## Task item
Copy each line in the data below that contains the word "وليد".

** Data shown follows **

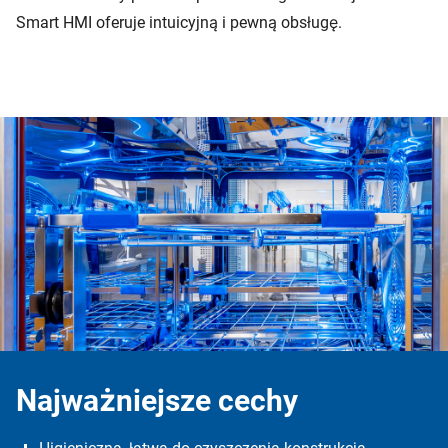
Smart HMI oferuje intuicyjną i pewną obsługę.
Najważniejsze cechy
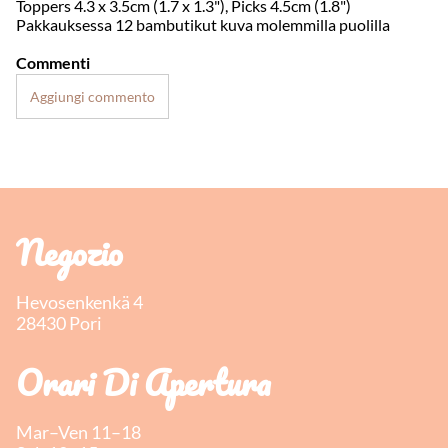
Toppers 4.3 x 3.5cm (1.7 x 1.3"), Picks 4.5cm (1.8")
Pakkauksessa 12 bambutikut kuva molemmilla puolilla
Commenti
Aggiungi commento
Negozio
Hevosenkenkä 4
28430 Pori
Orari Di Apertura
Mar–Ven 11–18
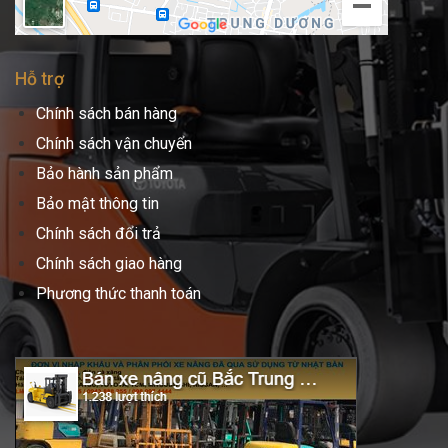
Hỗ trợ
Chính sách bán hàng
Chính sách vận chuyển
Bảo hành sản phẩm
Bảo mật thông tin
Chính sách đổi trả
Chính sách giao hàng
Phương thức thanh toán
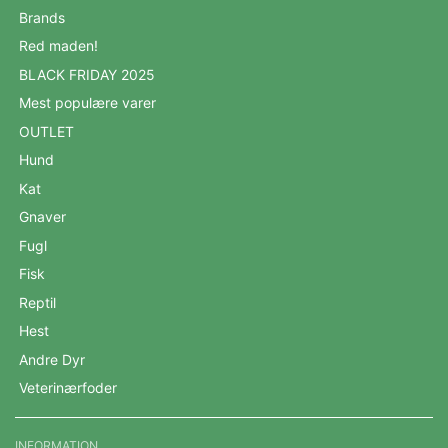
Brands
Red maden!
BLACK FRIDAY 2025
Mest populære varer
OUTLET
Hund
Kat
Gnaver
Fugl
Fisk
Reptil
Hest
Andre Dyr
Veterinærfoder
INFORMATION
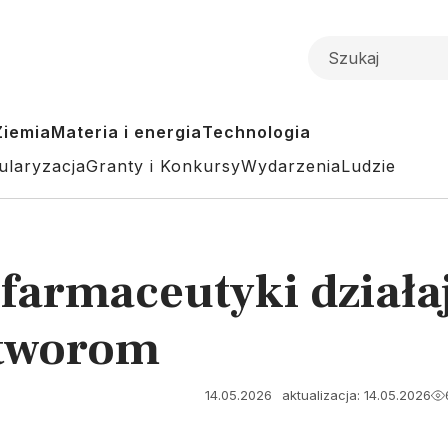
Ziemia
Materia i energia
Technologia
ularyzacja
Granty i Konkursy
Wydarzenia
Ludzie
farmaceutyki działaj
otworom
14.05.2026
aktualizacja: 14.05.2026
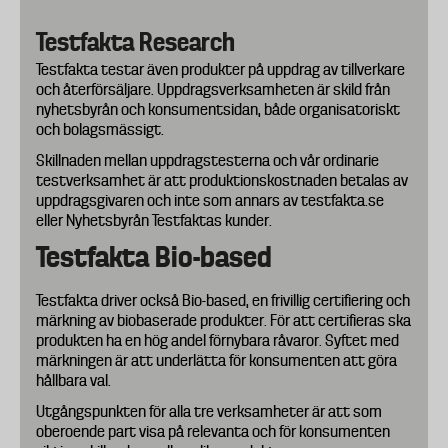
Testfakta Research
Testfakta testar även produkter på uppdrag av tillverkare
och återförsäljare. Uppdragsverksamheten är skild från
nyhetsbyrån och konsumentsidan, både organisatoriskt
och bolagsmässigt.
Skillnaden mellan uppdragstesterna och vår ordinarie
testverksamhet är att produktionskostnaden betalas av
uppdragsgivaren och inte som annars av testfakta.se
eller Nyhetsbyrån Testfaktas kunder.
Testfakta Bio-based
Testfakta driver också Bio-based, en frivillig certifiering och
märkning av biobaserade produkter. För att certifieras ska
produkten ha en hög andel förnybara råvaror. Syftet med
märkningen är att underlätta för konsumenten att göra
hållbara val.
Utgångspunkten för alla tre verksamheter är att som
oberoende part visa på relevanta och för konsumenten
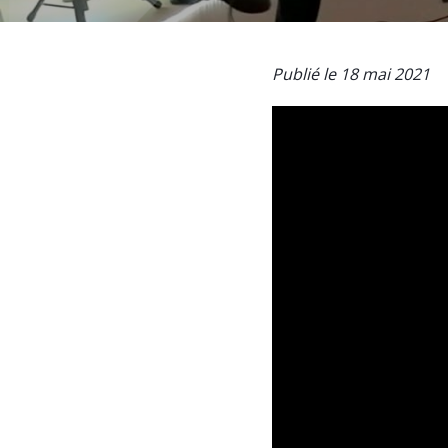
Publié le 18 mai 2021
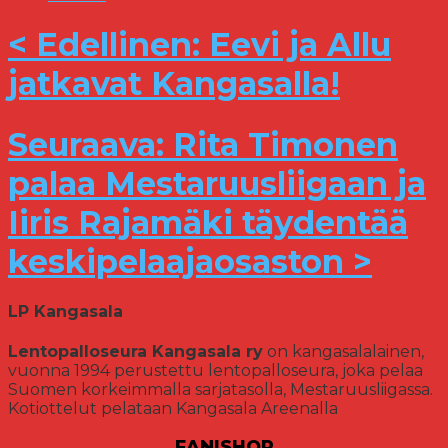
< Edellinen: Eevi ja Allu
jatkavat Kangasalla!
Seuraava: Rita Timonen
palaa Mestaruusliigaan ja
Iiris Rajamäki täydentää
keskipelaajaosaston >
LP Kangasala
Lentopalloseura Kangasala ry
on kangasalalainen,
vuonna 1994 perustettu lentopalloseura, joka pelaa
Suomen korkeimmalla sarjatasolla, Mestaruusliigassa.
Kotiottelut pelataan Kangasala Areenalla
FANISHOP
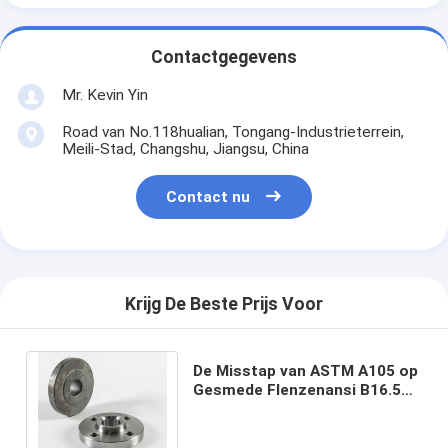
Contactgegevens
Mr. Kevin Yin
Road van No.118hualian, Tongang-Industrieterrein,
Meili-Stad, Changshu, Jiangsu, China
Contact nu
Krijg De Beste Prijs Voor
De Misstap van ASTM A105 op
Gesmede Flenzenansi B16.5
1/2“ - 24“ Klasse 150lb -
2500lb/Sq.In rf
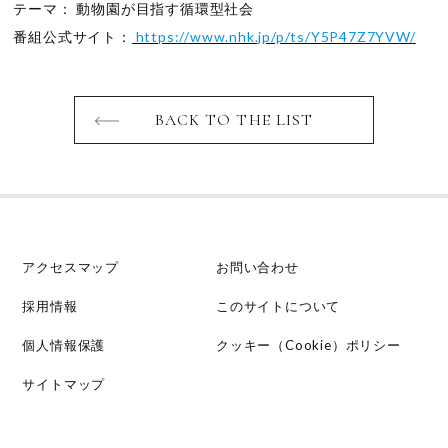
テーマ： 動物園が目指す循環型社会
番組公式サイト：
https://www.nhk.jp/p/ts/Y5P47Z7YVW/
BACK TO THE LIST
アクセスマップ
お問い合わせ
採用情報
このサイトについて
個人情報保護
クッキー（Cookie）ポリシー
サイトマップ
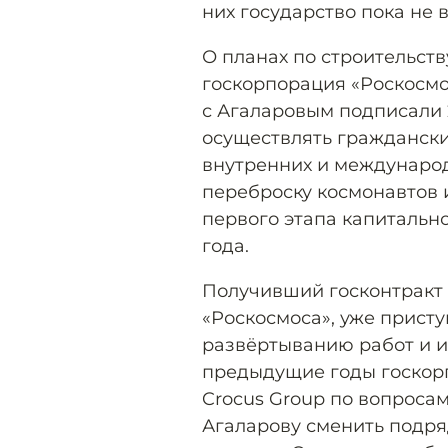
них государство пока не 
О планах по строительст
госкорпорация «Роскосмос
с Агаларовым подписали 
осуществлять граждански
внутренних и международ
переброску космонавтов 
первого этапа капитально
года.
Получивший госконтракт 
«Роскосмоса», уже прист
развёртыванию работ и 
предыдущие годы госкорп
Crocus Group по вопроса
Агаларову сменить подря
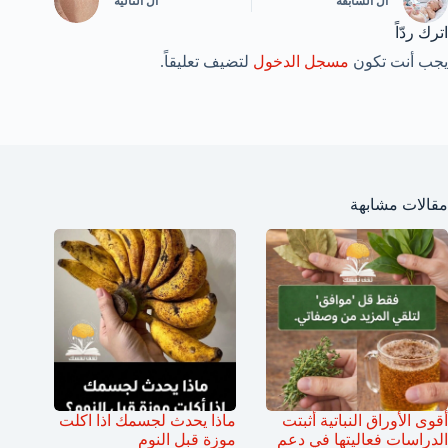
ال
السابقة
ال
التالية
اترك ردّاً
يجب أنت تكون
مسجل الدخول
لتضيف تعليقاً.
مقالات مشابهة
أقوى الأوراق النباتية أثبتت
ماذا يحدث لجسمك اذا اكلت
الدراسات فعاليتها في دعم
موزة قبل النوم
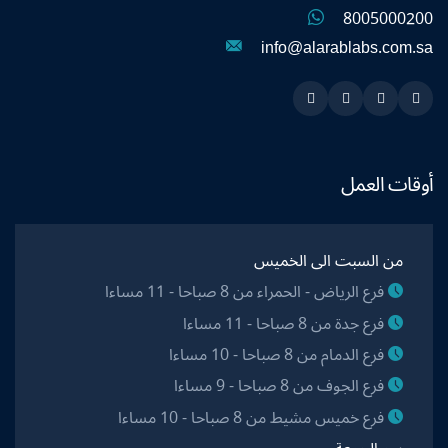
8005000200
info@alarablabs.com.sa
Instagram
Linkedin
Twitter
Snapchat
أوقات العمل
من السبت الى الخميس
فرع الرياض - الحمراء من 8 صباحا - 11 مساءا
فرع جدة من 8 صباحا - 11 مساءا
فرع الدمام من 8 صباحا - 10 مساءا
فرع الجوف من 8 صباحا - 9 مساءا
فرع خميس مشيط من 8 صباحا - 10 مساءا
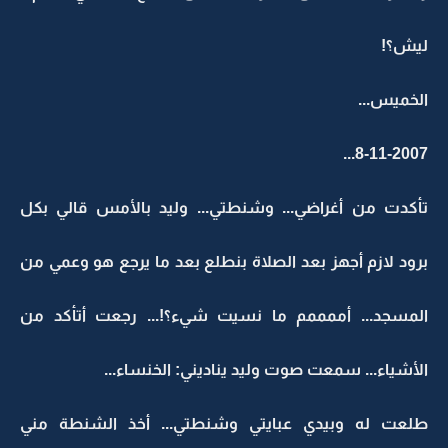
ليش؟!
الخميس...
8-11-2007...
تأكدت من أغراضي... وشنطتي... وليد بالأمس قالي بكل
برود لازم أجهز بعد الصلاة بنطلع بعد ما يرجع هو وعمي من
المسجد... أممممم ما نسيت شيء؟!... رجعت أتأكد من
الأشياء... سمعت صوت وليد يناديني: الخنساء...
طلعت له وبيدي عبايتي وشنطتي... أخذ الشنطة مني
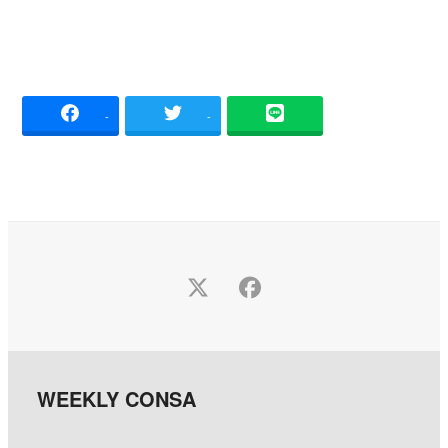
-
-
Twitter
Facebook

** End of Data shown **

## Expected answer
تأكدت من أغراضي... وشنطتي... وليد بالأمس قالي بكل
الأشياء... سمعت صوت وليد يناديني: الخنساء...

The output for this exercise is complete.